Vipul's Razor v2 README

Vipul's Razor is a distributed, collaborative, spam detection and
filtering network. Through user contribution, Razor establishes a
distributed and constantly updating catalogue of spam in propagation that
is consulted by email clients to filter out known spam. Detection is done
with statistical and randomized signatures that efficiently spot mutating
spam content. User input is validated through reputation assignments based
on consensus on report and revoke assertions which in turn is used for
computing confidence values associated with individual signatures.

Vipul's Razor v2 agent software is available from project's homepage at
http://razor.sf.net.
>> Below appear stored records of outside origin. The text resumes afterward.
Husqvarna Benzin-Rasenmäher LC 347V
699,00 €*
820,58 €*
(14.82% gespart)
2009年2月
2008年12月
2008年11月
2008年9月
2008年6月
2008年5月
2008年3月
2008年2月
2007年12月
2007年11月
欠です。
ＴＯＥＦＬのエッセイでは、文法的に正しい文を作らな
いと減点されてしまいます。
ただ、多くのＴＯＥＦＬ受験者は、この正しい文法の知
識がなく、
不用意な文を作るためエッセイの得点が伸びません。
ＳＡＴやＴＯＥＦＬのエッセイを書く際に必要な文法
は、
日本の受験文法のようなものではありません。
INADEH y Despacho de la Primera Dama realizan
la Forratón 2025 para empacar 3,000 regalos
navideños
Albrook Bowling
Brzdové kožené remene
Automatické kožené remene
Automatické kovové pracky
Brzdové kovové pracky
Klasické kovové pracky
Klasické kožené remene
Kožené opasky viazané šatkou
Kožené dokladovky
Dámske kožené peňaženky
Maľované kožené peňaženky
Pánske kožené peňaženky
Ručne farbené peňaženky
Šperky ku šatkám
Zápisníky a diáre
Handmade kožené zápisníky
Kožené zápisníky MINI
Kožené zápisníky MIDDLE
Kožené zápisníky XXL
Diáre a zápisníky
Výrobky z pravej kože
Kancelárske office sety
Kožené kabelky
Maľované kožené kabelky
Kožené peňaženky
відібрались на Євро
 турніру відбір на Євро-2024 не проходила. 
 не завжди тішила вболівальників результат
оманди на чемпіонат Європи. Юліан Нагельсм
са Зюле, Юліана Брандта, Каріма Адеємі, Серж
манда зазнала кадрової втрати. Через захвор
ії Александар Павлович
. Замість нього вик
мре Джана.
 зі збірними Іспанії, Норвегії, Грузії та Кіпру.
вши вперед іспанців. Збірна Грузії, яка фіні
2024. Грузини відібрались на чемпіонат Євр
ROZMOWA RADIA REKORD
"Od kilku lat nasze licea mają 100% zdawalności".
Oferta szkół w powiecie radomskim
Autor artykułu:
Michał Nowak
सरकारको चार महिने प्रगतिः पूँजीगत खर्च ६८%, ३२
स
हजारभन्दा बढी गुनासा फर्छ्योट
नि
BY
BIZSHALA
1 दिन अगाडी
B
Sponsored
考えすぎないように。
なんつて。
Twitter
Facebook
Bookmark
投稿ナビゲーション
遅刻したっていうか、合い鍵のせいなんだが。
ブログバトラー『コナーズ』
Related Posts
Razor Agents are written in Perl and will work on
most Unix operating systems and others OSes for which perl is available.
Installation and usage instructions can be found in the INSTALL document
in the distribution.

Vipul's Razor v2 is almost a complete rewrite of Razor v1. The following
is a list of the most significant new features:

 1 New Protocol

    The Razor v2 protocol has been completely redesigned. The new
    protocol is based on exchange of _Structured Information Strings_,
    that are similar to URIs and can be parsed with URI decoding
    libraries. v2 protocol supports _Pipelining_, which means Razor
    Agents can keep a connection open with server to eliminate the
    latency introduced by TCP 3-way handshake and 4-way breakdown for
    every connection. The new protocol semantics allow seamless
    introduction of new signature schemes.

 2 Ephemeral Signatures

    Ephemeral Signatures are short-lived signatures based on
    collaboratively computed random numbers. Ephemeral Signatures select a
    section of text from the spam message based on a random number that
    changes every so often. This makes the hashing scheme a moving target,
    and spammers can't exploit it because they don't know which part of
    the message will be hashed after the random number rollover.

 3 Preprocessors

    Razor v2 supports several preprocessors. Preprocessors alter the the
    text of a spam before a hash is computed. This version includes
    preprocessors to decode Base64 encoded messages, decode QP encoded
    messages and convert HTML to plaintext. Spammers employ several
    techniques that hide mutations in various encoding. Preprocessors
    defeat such techniques by hashing the content that a recipient
    actually sees in his/her mail user agent.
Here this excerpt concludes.